Note that in this example we do not set any explicit settings.
For that we need to employ the Config
which we
can then pass to the Pair.
Config
contains the settings for all classes in the TIES package, and therefore can be used to define a protocol.
Whereas all settings can be done in Config
, for clarity
some can be passed separately here to the Pair
. This way,
it overwrites the settings in the config object:
from ties import Pair
from ties import Config
from ties import Protein
config = Config()
# configure the two settings
config.workdir = 'ties20'
config.md_engine = 'openmm'
# set ligand_net_charge as a parameter,
# which is equivalent to using config.ligand_net_charge
pair = Pair('l02.mol2', 'l03.mol2', ligand_net_charge=-1, config=config)

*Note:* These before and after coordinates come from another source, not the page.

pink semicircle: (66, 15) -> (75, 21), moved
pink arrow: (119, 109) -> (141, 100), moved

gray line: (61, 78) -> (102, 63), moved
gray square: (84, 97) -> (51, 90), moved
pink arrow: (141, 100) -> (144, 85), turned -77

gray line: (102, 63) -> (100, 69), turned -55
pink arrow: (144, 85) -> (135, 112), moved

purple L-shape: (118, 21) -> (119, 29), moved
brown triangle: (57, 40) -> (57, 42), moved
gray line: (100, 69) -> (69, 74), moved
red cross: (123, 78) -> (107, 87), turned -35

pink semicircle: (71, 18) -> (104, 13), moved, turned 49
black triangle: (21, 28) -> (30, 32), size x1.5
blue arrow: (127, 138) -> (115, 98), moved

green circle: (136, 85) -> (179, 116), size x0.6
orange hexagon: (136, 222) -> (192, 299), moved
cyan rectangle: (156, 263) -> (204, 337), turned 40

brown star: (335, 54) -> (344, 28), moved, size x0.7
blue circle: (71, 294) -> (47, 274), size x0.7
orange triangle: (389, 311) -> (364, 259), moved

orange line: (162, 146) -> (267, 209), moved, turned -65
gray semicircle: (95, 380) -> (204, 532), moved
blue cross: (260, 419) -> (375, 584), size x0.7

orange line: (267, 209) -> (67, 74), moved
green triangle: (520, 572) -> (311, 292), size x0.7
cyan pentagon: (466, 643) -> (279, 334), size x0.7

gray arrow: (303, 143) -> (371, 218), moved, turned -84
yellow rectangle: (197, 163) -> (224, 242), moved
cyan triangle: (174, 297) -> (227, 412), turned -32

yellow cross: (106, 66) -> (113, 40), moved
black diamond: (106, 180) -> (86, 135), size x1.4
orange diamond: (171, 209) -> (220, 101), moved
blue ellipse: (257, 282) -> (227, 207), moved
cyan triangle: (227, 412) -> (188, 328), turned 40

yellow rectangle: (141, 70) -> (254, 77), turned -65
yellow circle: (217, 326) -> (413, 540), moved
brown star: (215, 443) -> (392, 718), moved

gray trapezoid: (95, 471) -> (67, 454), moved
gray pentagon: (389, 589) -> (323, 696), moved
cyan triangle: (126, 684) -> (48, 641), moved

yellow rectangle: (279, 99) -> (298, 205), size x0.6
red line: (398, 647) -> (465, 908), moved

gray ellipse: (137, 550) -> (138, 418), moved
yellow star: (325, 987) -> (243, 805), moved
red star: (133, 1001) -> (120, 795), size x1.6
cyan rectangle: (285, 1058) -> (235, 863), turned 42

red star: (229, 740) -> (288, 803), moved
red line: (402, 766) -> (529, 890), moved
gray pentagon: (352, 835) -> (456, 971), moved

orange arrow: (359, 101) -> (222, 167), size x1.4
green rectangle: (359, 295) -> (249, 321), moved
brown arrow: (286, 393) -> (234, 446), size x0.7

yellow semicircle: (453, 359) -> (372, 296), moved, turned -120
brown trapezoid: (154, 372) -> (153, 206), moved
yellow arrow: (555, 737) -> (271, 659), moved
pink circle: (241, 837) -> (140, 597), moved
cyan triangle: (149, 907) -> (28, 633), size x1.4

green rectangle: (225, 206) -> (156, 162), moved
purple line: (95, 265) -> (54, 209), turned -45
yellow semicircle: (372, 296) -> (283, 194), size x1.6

# rename atoms to help with any issues
pair.make_atom_names_unique()
hybrid = pair.superimpose()
# save meta data to files
hybrid.write_metadata()
hybrid.write_pdb()
hybrid.write_mol2()
# add the protein for the full RBFE protocol
config.protein = 'protein.pdb'
config.protein_ff = 'leaprc.protein.ff14SB'
protein = Protein(config.protein, config)
hybrid.prepare_inputs(protein=protein)
Below we show the variation in which we are using Config
to pass the
net charge of the molecule.
import os
from ties import Pair
from ties import Config
# explicitly create config (which will be used by all classes underneath)
config = Config()
config.ligand_net_charge = -1
pair = Pair('l02.mol2', 'l03.mol2', config=config)
pair.make_atom_names_unique()
# overwrite the previous config settings with relevant parameters
hybrid = pair.superimpose(use_element_in_superimposition=True, redistribute_q_over_unmatched=True)
# prep for the output
os.mkdir('explicit') if not os.path.exists else None
# save meta data to specific locations
hybrid.write_metadata('explicit/result.json')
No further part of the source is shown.